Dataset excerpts
-------

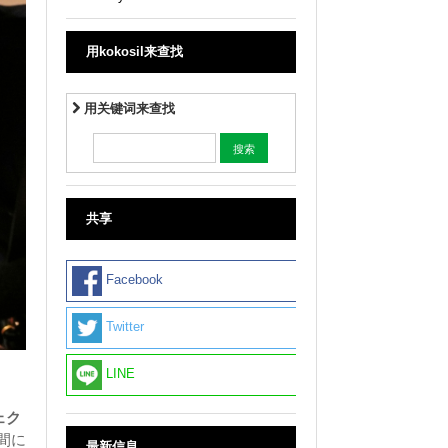
用kokosil来查找
用关键词来查找
共享
Facebook
Twitter
LINE
ェク
日間に
最新信息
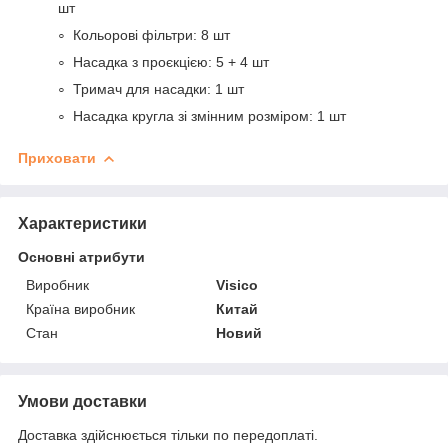
шт
Кольорові фільтри: 8 шт
Насадка з проєкцією: 5 + 4 шт
Тримач для насадки: 1 шт
Насадка кругла зі змінним розміром: 1 шт
Приховати
Характеристики
Основні атрибути
Виробник
Visico
Країна виробник
Китай
Стан
Новий
Умови доставки
Доставка здійснюється тільки по передоплаті.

-------

EXERCISE GOAL ▸
Could you retype all the entries above exactly, without the pictures?

REPLY ▸
用kokosil来查找
用关键词来查找
共享
Facebook
Twitter
LINE
ェク
日間に
最新信息
шт
Кольорові фільтри: 8 шт
Насадка з проєкцією: 5 + 4 шт
Тримач для насадки: 1 шт
Насадка кругла зі змінним розміром: 1 шт
Приховати
Характеристики
Основні атрибути
Виробник
Visico
Країна виробник
Китай
Стан
Новий
Умови доставки
Доставка здійснюється тільки по передоплаті.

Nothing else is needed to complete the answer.